No unexpected safety concerns with either travoprost or tafluprost monotherapy were observed during the course of this clinical trial. Hyperemia is a class effect of prostaglandin analogs,14 and both travoprost and tafluprost induced similarly modest levels of hyperemia. Ocular side effects common to topical ophthalmic medications, including light sensitivity, pain, and foreign body sensation, were minimally reported by patients, with mean scores of all side effects surveyed <0.3 on a scale of 0 to 4. Moreover, no differences in patient-reported tolerability were noted, suggesting that travoprost and tafluprost have similar safety and tolerability profiles in this patient population.

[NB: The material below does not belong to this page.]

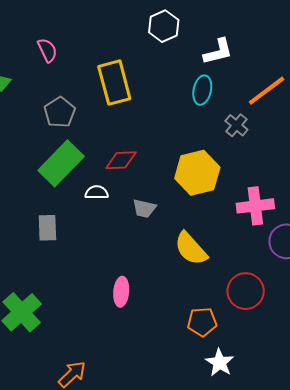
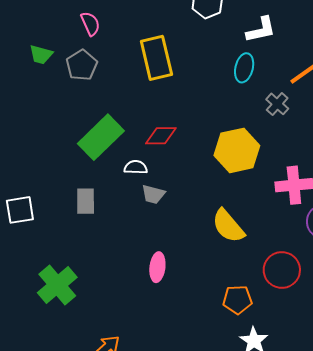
gray pentagon: (60, 112) -> (82, 65), moved
gray trapezoid: (144, 208) -> (153, 194), moved

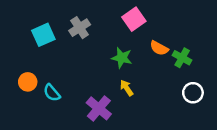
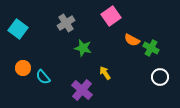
cyan square: (43, 35) -> (18, 29), moved, turned -30
green star: (122, 58) -> (83, 48), moved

This clinical trial with its crossover design and washout period for previous IOP-lowering medications was well controlled, but it did have some limitations. It was designed to provide only six weeks of treatment with each study medication, which makes it challenging to identify any long-term efficacy and safety differences between travoprost and tafluprost. Also, although the differences in mean IOP between travoprost and tafluprost were statistically significant, they were small (0.4–0.7 mmHg). Although the clinical significance of the superior IOP control by travoprost is unclear, Konstas et al have demonstrated that small differences in IOP (in 1 mmHg increments) can have a substantial impact on the likelihood of glaucoma progression within certain IOP ranges.15
Travoprost 0.004% monotherapy administered once daily in the evening produced superior IOP control throughout a 12-hour period compared with tafluprost 0.0015% in patients with primary open-angle glaucoma or ocular hypertension. Travoprost and tafluprost exhibited similar safety and tolerability profiles.
Medical writing assistance was provided by Jennifer Klem PhD and funded by Alcon Laboratories, Inc.
The authors report no conflicts of interest in this work.